Process CCD Notebook #34

kadrlica · 2018-05-16T04:47:16Z

This is mostly my attempt to run processEImage.py on the twinkles data. It has ended up not being as easy as I hoped.

The text was updated successfully, but these errors were encountered:

drphilmarshall · 2018-05-16T18:35:14Z

"It has ended up not being as easy as I hoped."

First contender for Stack Club tagline? :-)

Do you want to submit a PR and use it to point out some sticking points? Might be good for all of us watching to appreciate the challenges. Thanks for taking a crack at this!

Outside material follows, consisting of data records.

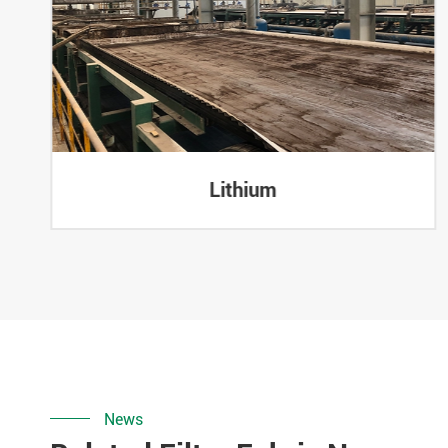
Lithium
News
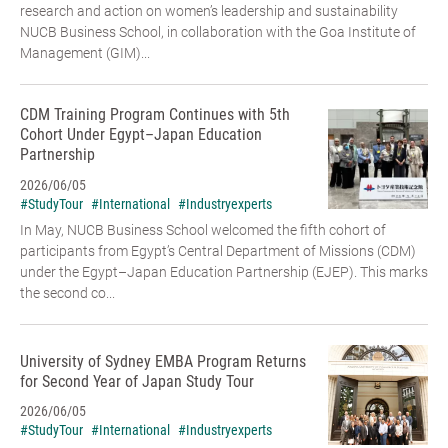
research and action on women’s leadership and sustainability
NUCB Business School, in collaboration with the Goa Institute of
Management (GIM)...
CDM Training Program Continues with 5th
Cohort Under Egypt–Japan Education
Partnership
2026/06/05
#StudyTour
#International
#Industryexperts
In May, NUCB Business School welcomed the fifth cohort of
participants from Egypt’s Central Department of Missions (CDM)
under the Egypt–Japan Education Partnership (EJEP). This marks
the second co...
University of Sydney EMBA Program Returns
for Second Year of Japan Study Tour
2026/06/05
#StudyTour
#International
#Industryexperts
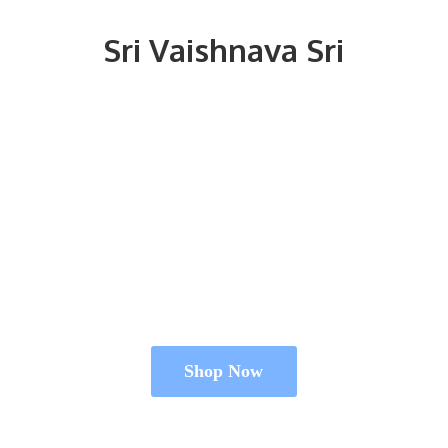
Sri
Vaishnava Sri
Shop Now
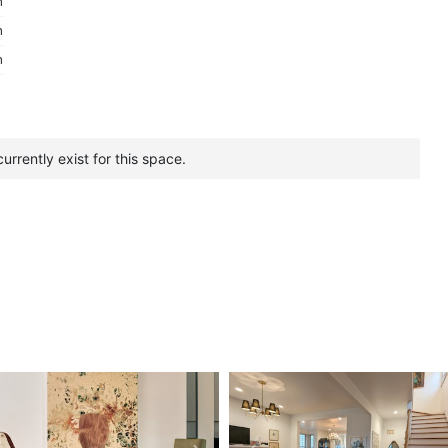
m
m
m
urrently exist for this space.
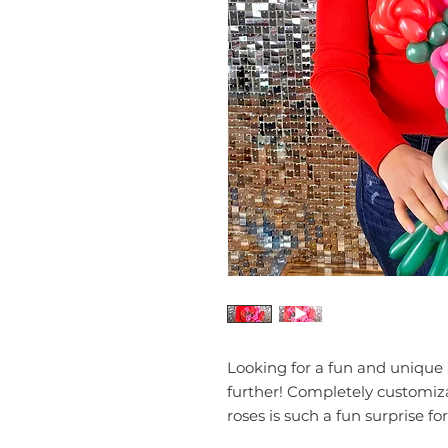
Looking for a fun and unique 
further! Completely customiza
roses is such a fun surprise for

kadrlica · 2018-05-16T19:03:15Z

Current version of the notebook can be found here but not sure if it's ready for a PR. The notebook is not fully functional, and the github PR interface shows changes to the json, which I don't find especially enlightening (though maybe I'm missing something?).

Some of the sticking points:

processEimage.py currently relies on Python2, but the stack versions on jupyterlab are all python3. I've created my own version of processEimage.py that updates the python version and it appears to work, but cannot be distributed with the notebook. In the notebook I directly interface with ProcessEimageTask API, but this is clunky.
Use of old-style reference catalogs astrometry_net_data which are not installed in current versions of the stack (UNRESOLVED)
Larger memory use than can be supported in a tiny jupyterlab instance (this can be solved by choosing medium)
My general opinion is that running something that takes several minutes to complete doesn't seem optimal for the notebook format.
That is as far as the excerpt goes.